Questo secondo me non è un caso. E’ avvenuto perché i romanzi più avvincenti in questo ventennio li abbiamo scritti nelle aule giudiziarie. Gli scrittori italiani sono stati sopraffatti dalla realtà di una cronaca politico-giudiziaria così incalzante da superare davvero qualsiasi possibilità di sintesi e si rappresentazione narrativa. Non a caso, nell’ultimo ventennio, lo scrittore italiano più acclamato è stato il giornalista Roberto Saviano, un cronista che vive sotto scorta per aver scritto un romanzo che mescola cronaca e scrittura narrativa. Dalle stragi in poi, abbiamo vissuto una realtà così terribile che è andata assolutamente al di là di quella rappresentazione simbolica, pur inquietante, che Leonardo Sciascia aveva offerto nei suoi romanzi sulla corruzione del potere. Eppure romanzi come Il contesto e Una storia semplice mantengono una certa attualità, e raccontano molto bene l’incrocio tra mafia e potere. Noi, però, siamo andati oltre. Molto oltre. E oggi manca la figura di un intellettuale veramente indipendente, in grado di rappresentare le storture del berlusconismo in un’opera letteraria che sia un po’ la sintesi di quello che è accaduto nel paese. In realtà, oggi in Italia la figura di un intellettuale-guida manca del tutto. E, se devo essere sincero, pur avendo molto amato Sciascia, come ogni siciliano, l’intelligenza che mi manca di più oggi è quella di Pier Paolo Pasolini. Le sue riflessioni dedicate al potere, al Palazzo, alla forza rivoluzionaria della verità, la sua attenzione alle fasce più trascurate della nostra società; queste cose mancano. Pasolini è stato uno spartiacque nella cultura italiana. Sia da vivo che da morto, è l’autore che ha lasciato più il segno e il vuoto.
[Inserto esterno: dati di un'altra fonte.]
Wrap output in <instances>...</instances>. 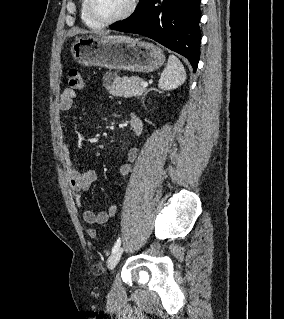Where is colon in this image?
<instances>
[{"mask_svg":"<svg viewBox=\"0 0 284 319\" xmlns=\"http://www.w3.org/2000/svg\"><path fill=\"white\" fill-rule=\"evenodd\" d=\"M67 84L72 89H82L84 87V79L79 69L70 68L67 71ZM88 235L90 238L94 239L96 237V231L94 229H89Z\"/></svg>","mask_w":284,"mask_h":319,"instance_id":"5ec220e1","label":"colon"}]
</instances>
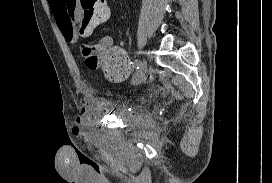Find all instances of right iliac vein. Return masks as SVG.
Returning <instances> with one entry per match:
<instances>
[{"label": "right iliac vein", "mask_w": 272, "mask_h": 183, "mask_svg": "<svg viewBox=\"0 0 272 183\" xmlns=\"http://www.w3.org/2000/svg\"><path fill=\"white\" fill-rule=\"evenodd\" d=\"M140 70L142 71V74L140 75L139 78H136L133 82L134 84H139L142 82V80L144 79V76H145V73H146V70H147V63L145 60H143L141 66H140Z\"/></svg>", "instance_id": "right-iliac-vein-1"}]
</instances>
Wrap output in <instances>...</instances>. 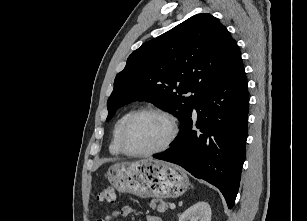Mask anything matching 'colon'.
Here are the masks:
<instances>
[{
  "label": "colon",
  "instance_id": "obj_1",
  "mask_svg": "<svg viewBox=\"0 0 307 221\" xmlns=\"http://www.w3.org/2000/svg\"><path fill=\"white\" fill-rule=\"evenodd\" d=\"M97 200L102 203H113L115 201V191L110 186L103 187L98 195Z\"/></svg>",
  "mask_w": 307,
  "mask_h": 221
}]
</instances>
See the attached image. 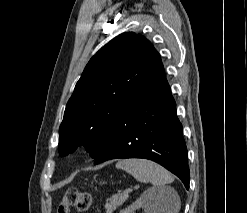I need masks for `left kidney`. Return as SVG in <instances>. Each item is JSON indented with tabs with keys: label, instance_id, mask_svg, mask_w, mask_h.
I'll return each instance as SVG.
<instances>
[{
	"label": "left kidney",
	"instance_id": "5707ae66",
	"mask_svg": "<svg viewBox=\"0 0 247 213\" xmlns=\"http://www.w3.org/2000/svg\"><path fill=\"white\" fill-rule=\"evenodd\" d=\"M158 206V194L154 190H146L131 206L120 213H135L141 208L145 213H160Z\"/></svg>",
	"mask_w": 247,
	"mask_h": 213
}]
</instances>
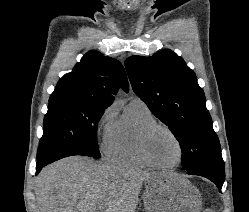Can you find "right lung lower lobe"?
<instances>
[{"mask_svg":"<svg viewBox=\"0 0 249 212\" xmlns=\"http://www.w3.org/2000/svg\"><path fill=\"white\" fill-rule=\"evenodd\" d=\"M70 153L67 154H58V155H48L42 158L37 159V165H36V175L39 173V171L46 166L47 164H50L56 160H59L61 158L67 157Z\"/></svg>","mask_w":249,"mask_h":212,"instance_id":"1","label":"right lung lower lobe"}]
</instances>
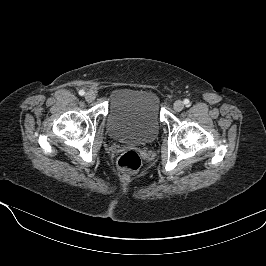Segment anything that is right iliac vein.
Segmentation results:
<instances>
[{
  "instance_id": "1",
  "label": "right iliac vein",
  "mask_w": 266,
  "mask_h": 266,
  "mask_svg": "<svg viewBox=\"0 0 266 266\" xmlns=\"http://www.w3.org/2000/svg\"><path fill=\"white\" fill-rule=\"evenodd\" d=\"M95 98H96V96H95V94L93 92H87L85 94V99H86L87 102H92V101L95 100Z\"/></svg>"
}]
</instances>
Perché nel ventennio appena trascorso neppure il cinema italiano è riuscito a produrre un’opera che denunciasse apertamente il lato oscuro del potere berlusconiano? Il Caimano di Moretti e Silvio Forever di Faenza sono le uniche eccezioni, nel cinema, in un panorama di assuefazione collettiva. E’ l’effetto del monopolio culturale delle case di produzione cinematografica? Oppure i cineasti italiani sono diventati omertosi?
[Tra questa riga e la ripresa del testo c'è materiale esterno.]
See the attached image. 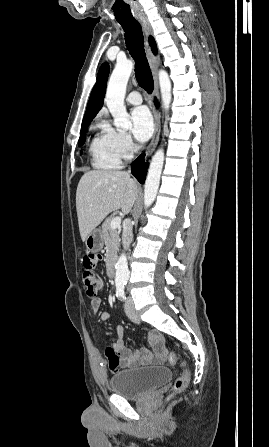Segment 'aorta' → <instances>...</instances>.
Here are the masks:
<instances>
[{"label": "aorta", "instance_id": "1", "mask_svg": "<svg viewBox=\"0 0 269 447\" xmlns=\"http://www.w3.org/2000/svg\"><path fill=\"white\" fill-rule=\"evenodd\" d=\"M134 68L131 60H117V64L111 74L108 82L106 98L104 100L114 122L115 128L122 130H130L132 122L129 114H127L126 106H124V98L126 94V86ZM159 86L163 108L168 112L172 100L171 82L167 72L159 70L158 72ZM164 150L160 148L155 152L148 170L145 186H144V206L149 208L157 196L160 184V176L164 164ZM130 271L127 265V257L125 253H121L116 263V285H125L128 281Z\"/></svg>", "mask_w": 269, "mask_h": 447}]
</instances>
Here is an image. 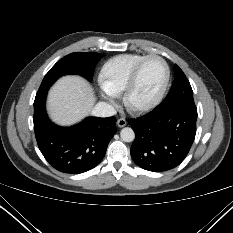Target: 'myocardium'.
<instances>
[{
    "mask_svg": "<svg viewBox=\"0 0 233 233\" xmlns=\"http://www.w3.org/2000/svg\"><path fill=\"white\" fill-rule=\"evenodd\" d=\"M153 58L160 60L164 65V68H165L164 82L159 92L150 101L146 103H136L133 100V94L137 86L140 71L143 65L145 64V62ZM170 77H171L170 68L164 58L156 54H150V55H146L145 57H143L132 70L128 83L125 87V90L123 91L124 92L123 101L127 109L134 113H144V112H148L154 109L156 106L160 104V102L164 98L166 91L168 89V86H169Z\"/></svg>",
    "mask_w": 233,
    "mask_h": 233,
    "instance_id": "f54148a6",
    "label": "myocardium"
}]
</instances>
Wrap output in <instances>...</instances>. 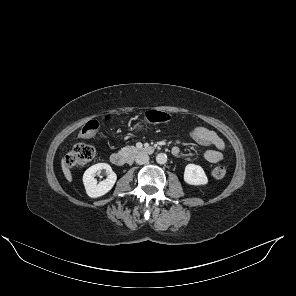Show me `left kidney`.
I'll return each instance as SVG.
<instances>
[{
  "label": "left kidney",
  "instance_id": "1",
  "mask_svg": "<svg viewBox=\"0 0 296 296\" xmlns=\"http://www.w3.org/2000/svg\"><path fill=\"white\" fill-rule=\"evenodd\" d=\"M184 181L190 185H205L208 178L201 166L188 164L184 171Z\"/></svg>",
  "mask_w": 296,
  "mask_h": 296
}]
</instances>
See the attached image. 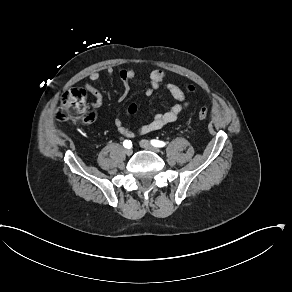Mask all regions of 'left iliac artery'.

Le due cose insieme. Il monopolio culturale c’è stato e continua ad esserci, per cui immagino sia molto difficile trovare un produttore che abbia voglia di finanziare opere politicamente impegnative e fuori dal coro: siamo davanti a un panorama di omologazione culturale indotta anche da un quadro di difficoltà operative. Quando i distributori cinematografici e i grandi gruppi editoriali fanno capo a un unico schieramento politico, diventa difficile fare opere cosiddette di “rottura”. Ma c’è pure una buona dose di assuefazione, questo non si può negare.